Steelworkers, auto workers, miners, electrical workers, and meatpackers led coordinated actions.
Demands centered on higher wages, better working conditions, and an end to wartime wage caps.
Why the Strike Wave Mattered
Workers believed they had sacrificed during the war and deserved rewards in peace.
Employers, however, wanted to regain the control they had lost during the New Deal and wartime regulation.
This confrontation revealed deep class tensions—and set the stage for the next political attack.
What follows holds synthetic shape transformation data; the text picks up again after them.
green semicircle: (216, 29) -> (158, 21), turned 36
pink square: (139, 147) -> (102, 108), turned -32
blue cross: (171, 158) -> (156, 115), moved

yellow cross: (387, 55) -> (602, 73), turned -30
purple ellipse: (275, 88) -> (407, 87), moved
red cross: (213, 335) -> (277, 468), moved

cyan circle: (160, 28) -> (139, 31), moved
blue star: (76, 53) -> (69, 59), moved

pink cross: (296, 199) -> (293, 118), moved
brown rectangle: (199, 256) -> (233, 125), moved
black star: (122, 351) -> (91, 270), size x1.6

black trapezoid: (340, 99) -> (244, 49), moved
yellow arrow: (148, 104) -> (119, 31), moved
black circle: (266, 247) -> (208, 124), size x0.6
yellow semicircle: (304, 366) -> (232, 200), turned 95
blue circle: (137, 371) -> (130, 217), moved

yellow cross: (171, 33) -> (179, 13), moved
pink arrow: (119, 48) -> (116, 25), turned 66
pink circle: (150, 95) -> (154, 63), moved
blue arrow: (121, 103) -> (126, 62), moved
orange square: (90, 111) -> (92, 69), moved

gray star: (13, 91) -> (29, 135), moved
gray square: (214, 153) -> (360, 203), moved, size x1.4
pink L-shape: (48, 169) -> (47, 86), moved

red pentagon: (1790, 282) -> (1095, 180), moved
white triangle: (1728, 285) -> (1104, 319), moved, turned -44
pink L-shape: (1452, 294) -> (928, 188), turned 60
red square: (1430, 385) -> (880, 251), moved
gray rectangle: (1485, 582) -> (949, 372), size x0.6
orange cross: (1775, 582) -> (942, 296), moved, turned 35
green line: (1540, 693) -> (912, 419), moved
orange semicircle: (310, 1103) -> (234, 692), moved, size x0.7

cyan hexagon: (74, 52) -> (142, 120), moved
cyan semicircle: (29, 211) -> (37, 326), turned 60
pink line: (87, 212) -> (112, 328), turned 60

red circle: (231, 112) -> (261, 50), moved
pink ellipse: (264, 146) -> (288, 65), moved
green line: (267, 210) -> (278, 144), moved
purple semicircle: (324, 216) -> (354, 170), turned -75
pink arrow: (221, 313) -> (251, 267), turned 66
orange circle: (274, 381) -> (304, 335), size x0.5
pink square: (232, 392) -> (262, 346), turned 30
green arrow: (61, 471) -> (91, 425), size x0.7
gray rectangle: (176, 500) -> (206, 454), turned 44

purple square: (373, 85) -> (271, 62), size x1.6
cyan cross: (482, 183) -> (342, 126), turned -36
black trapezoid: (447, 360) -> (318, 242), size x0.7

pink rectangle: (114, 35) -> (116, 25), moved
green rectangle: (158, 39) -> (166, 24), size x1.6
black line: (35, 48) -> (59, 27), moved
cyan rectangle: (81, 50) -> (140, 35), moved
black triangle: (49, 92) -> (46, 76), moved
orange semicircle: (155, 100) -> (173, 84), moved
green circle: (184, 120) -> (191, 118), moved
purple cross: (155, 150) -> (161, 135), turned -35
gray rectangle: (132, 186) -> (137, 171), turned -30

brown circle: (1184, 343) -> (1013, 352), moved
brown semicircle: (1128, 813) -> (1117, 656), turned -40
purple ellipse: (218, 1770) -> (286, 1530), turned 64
III. The Backlash: Taft-Hartley Act and the Return of Employer Power
In 1947, business leaders and conservative politicians mobilized against the growing strength of unions. The result was the Taft-Hartley Act, one of the most significant anti-labor laws in U.S. history.
Key Features of Taft-Hartley
Allowed states to pass “right-to-work” laws, weakening union membership.
Required union leaders to swear anti-communist loyalty oaths.
Restricted secondary boycotts, mass picketing, and solidarity actions.
Gave the president power to halt strikes in “national emergencies.”
Impact on Workers
Taft-Hartley slowed union growth and began dividing the labor movement:
More conservative unions purged left-wing organizers.
CIO unions with strong interracial and radical elements faced persecution.
The MCS, longshore unions, and other inclusive unions were targeted for “communist influence.”
The law marked a turning point. Where the New Deal protected labor rights, the Cold War tried to erode them.
IV. The Cold War and Red Scare Inside the Unions
As Cold War tensions grew, the U.S. government turned its attention to “internal enemies.” Labor unions became a primary target.
The Red Scare’s Two Fronts
Government Repression
Loyalty programs screened federal workers.
HUAC (House Un-American Activities Committee) held dramatic hearings.
Activists, artists, and organizers—like Paul Robeson—were blacklisted.
Union Purges
CIO expelled unions accused of communist affiliation.
Many of these were the most racially progressive, democratic, and militant unions.
Workers who supported civil rights or radical workplace democracy were smeared as “un-American.”
These purges weakened labor solidarity and erased some of the era’s most transformative organizing traditions.
V. Racial Struggles in a “Free World”
The end of the war triggered widespread questioning of racial inequality. African American veterans returned home determined to fight segregation.
The Double V Legacy
Black Americans had supported the WWII Double V Campaign:
Victory against fascism abroad
Victory against racism at home
But postwar America was still deeply segregated:
Black workers faced discrimination in hiring.
Unions in the South remained segregated.
Violence—including lynchings—spiked after the war.
Labor and Civil Rights Intersect
A. Philip Randolph continued the fight for equality:
He championed fair employment policies.
He pushed President Truman to integrate the military in 1948.
He helped lay groundwork for the later Civil Rights Movement.
In factories, some CIO unions fought segregation, while others reinforced it. The struggle for equality remained uneven—but it was growing.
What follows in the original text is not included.